§ **SOURCE DATA**

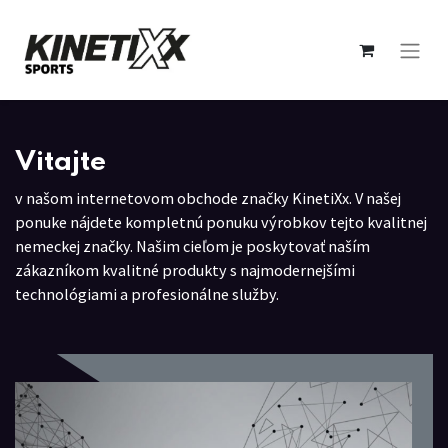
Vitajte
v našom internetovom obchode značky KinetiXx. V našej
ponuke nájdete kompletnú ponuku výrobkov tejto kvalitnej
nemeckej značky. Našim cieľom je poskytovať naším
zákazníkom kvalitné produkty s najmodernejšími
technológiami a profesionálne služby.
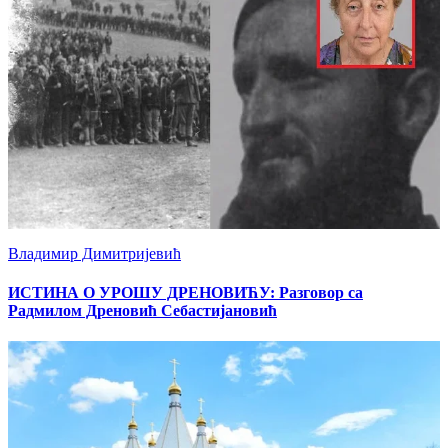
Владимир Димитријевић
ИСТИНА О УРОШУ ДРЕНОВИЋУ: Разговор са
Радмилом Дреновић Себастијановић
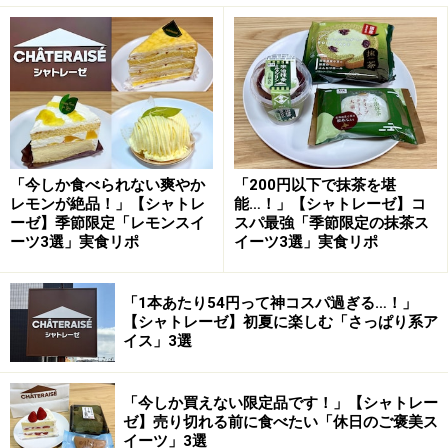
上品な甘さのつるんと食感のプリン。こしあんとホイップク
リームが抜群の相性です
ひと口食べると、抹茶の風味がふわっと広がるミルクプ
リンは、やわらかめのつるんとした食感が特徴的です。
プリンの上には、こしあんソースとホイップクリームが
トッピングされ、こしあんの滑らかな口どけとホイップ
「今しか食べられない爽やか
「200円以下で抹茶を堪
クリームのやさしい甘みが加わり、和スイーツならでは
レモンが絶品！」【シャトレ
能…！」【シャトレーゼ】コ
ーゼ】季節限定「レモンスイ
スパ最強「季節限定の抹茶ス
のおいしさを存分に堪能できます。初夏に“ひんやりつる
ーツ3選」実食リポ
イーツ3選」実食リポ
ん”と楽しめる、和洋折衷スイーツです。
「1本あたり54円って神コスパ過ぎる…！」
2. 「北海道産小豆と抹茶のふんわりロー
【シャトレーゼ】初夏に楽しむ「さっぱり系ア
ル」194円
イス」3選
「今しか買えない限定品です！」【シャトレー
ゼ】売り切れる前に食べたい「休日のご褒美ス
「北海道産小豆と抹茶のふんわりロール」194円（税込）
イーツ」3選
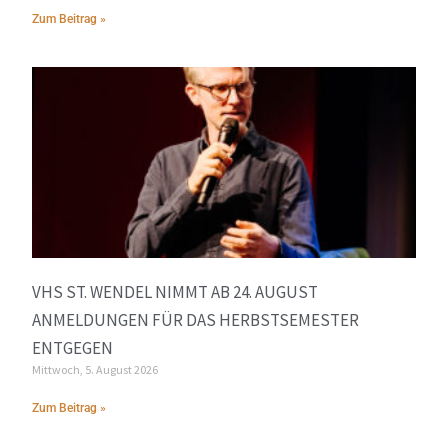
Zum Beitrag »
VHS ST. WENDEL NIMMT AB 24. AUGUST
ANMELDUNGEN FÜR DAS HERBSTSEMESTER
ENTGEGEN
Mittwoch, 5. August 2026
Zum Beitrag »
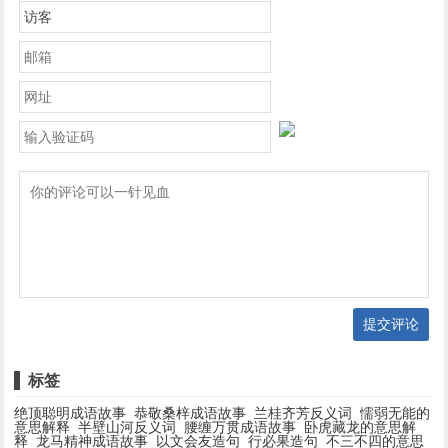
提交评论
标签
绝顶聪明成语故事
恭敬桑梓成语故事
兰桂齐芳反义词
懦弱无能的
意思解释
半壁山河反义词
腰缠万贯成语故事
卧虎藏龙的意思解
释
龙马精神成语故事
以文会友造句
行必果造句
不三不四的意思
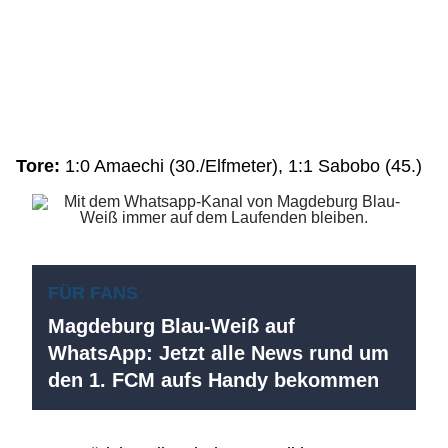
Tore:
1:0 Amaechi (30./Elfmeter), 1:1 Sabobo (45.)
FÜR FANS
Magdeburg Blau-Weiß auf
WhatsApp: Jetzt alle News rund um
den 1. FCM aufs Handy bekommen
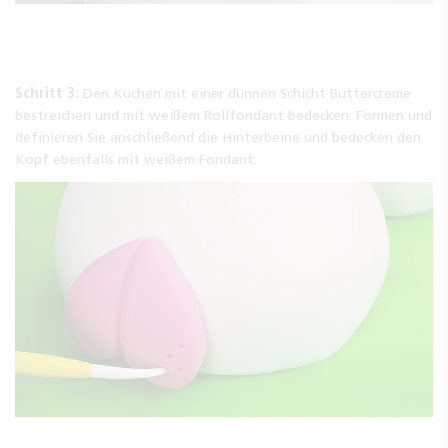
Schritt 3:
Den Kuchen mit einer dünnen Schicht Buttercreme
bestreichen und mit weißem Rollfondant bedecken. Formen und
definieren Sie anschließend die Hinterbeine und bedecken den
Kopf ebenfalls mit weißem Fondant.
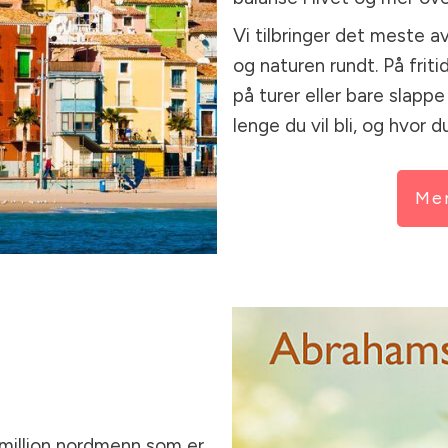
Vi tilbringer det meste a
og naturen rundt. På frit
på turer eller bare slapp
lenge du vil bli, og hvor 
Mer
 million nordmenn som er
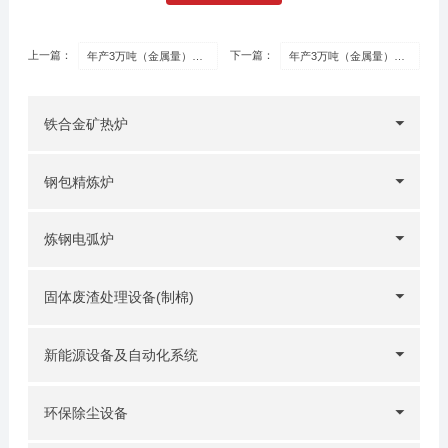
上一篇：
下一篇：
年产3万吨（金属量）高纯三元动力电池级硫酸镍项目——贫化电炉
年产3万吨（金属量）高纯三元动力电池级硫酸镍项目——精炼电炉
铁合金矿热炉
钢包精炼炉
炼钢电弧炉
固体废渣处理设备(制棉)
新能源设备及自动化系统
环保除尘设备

§ **EXERCISE OBJECTIVE**
Type out all of the records exactly, leaving out any picture.

§ **FINAL ANSWER**
Vitajte
v našom internetovom obchode značky KinetiXx. V našej
ponuke nájdete kompletnú ponuku výrobkov tejto kvalitnej
nemeckej značky. Našim cieľom je poskytovať naším
zákazníkom kvalitné produkty s najmodernejšími
technológiami a profesionálne služby.
Владимир Димитријевић
ИСТИНА О УРОШУ ДРЕНОВИЋУ: Разговор са
Радмилом Дреновић Себастијановић
上品な甘さのつるんと食感のプリン。こしあんとホイップク
リームが抜群の相性です
ひと口食べると、抹茶の風味がふわっと広がるミルクプ
リンは、やわらかめのつるんとした食感が特徴的です。
プリンの上には、こしあんソースとホイップクリームが
トッピングされ、こしあんの滑らかな口どけとホイップ
「今しか食べられない爽やか
「200円以下で抹茶を堪
クリームのやさしい甘みが加わり、和スイーツならでは
レモンが絶品！」【シャトレ
能…！」【シャトレーゼ】コ
ーゼ】季節限定「レモンスイ
スパ最強「季節限定の抹茶ス
のおいしさを存分に堪能できます。初夏に“ひんやりつる
ーツ3選」実食リポ
イーツ3選」実食リポ
ん”と楽しめる、和洋折衷スイーツです。
「1本あたり54円って神コスパ過ぎる…！」
2. 「北海道産小豆と抹茶のふんわりロー
【シャトレーゼ】初夏に楽しむ「さっぱり系ア
ル」194円
イス」3選
「今しか買えない限定品です！」【シャトレー
ゼ】売り切れる前に食べたい「休日のご褒美ス
「北海道産小豆と抹茶のふんわりロール」194円（税込）
イーツ」3選
Zum Beitrag »
VHS ST. WENDEL NIMMT AB 24. AUGUST
ANMELDUNGEN FÜR DAS HERBSTSEMESTER
ENTGEGEN
Mittwoch, 5. August 2026
Zum Beitrag »
提交评论
标签
绝顶聪明成语故事
恭敬桑梓成语故事
兰桂齐芳反义词
懦弱无能的
意思解释
半壁山河反义词
腰缠万贯成语故事
卧虎藏龙的意思解
释
龙马精神成语故事
以文会友造句
行必果造句
不三不四的意思
Tore:
1:0 Amaechi (30./Elfmeter), 1:1 Sabobo (45.)
FÜR FANS
Magdeburg Blau-Weiß auf
WhatsApp: Jetzt alle News rund um
den 1. FCM aufs Handy bekommen
Schritt 3:
Den Kuchen mit einer dünnen Schicht Buttercreme
bestreichen und mit weißem Rollfondant bedecken. Formen und
definieren Sie anschließend die Hinterbeine und bedecken den
Kopf ebenfalls mit weißem Fondant.
Vi tilbringer det meste a
og naturen rundt. På frit
på turer eller bare slapp
lenge du vil bli, og hvor 
Mer
 million nordmenn som er
上一篇：
下一篇：
年产3万吨（金属量）高纯三元动力电池级硫酸镍项目——贫化电炉
年产3万吨（金属量）高纯三元动力电池级硫酸镍项目——精炼电炉
铁合金矿热炉
钢包精炼炉
炼钢电弧炉
固体废渣处理设备(制棉)
新能源设备及自动化系统
环保除尘设备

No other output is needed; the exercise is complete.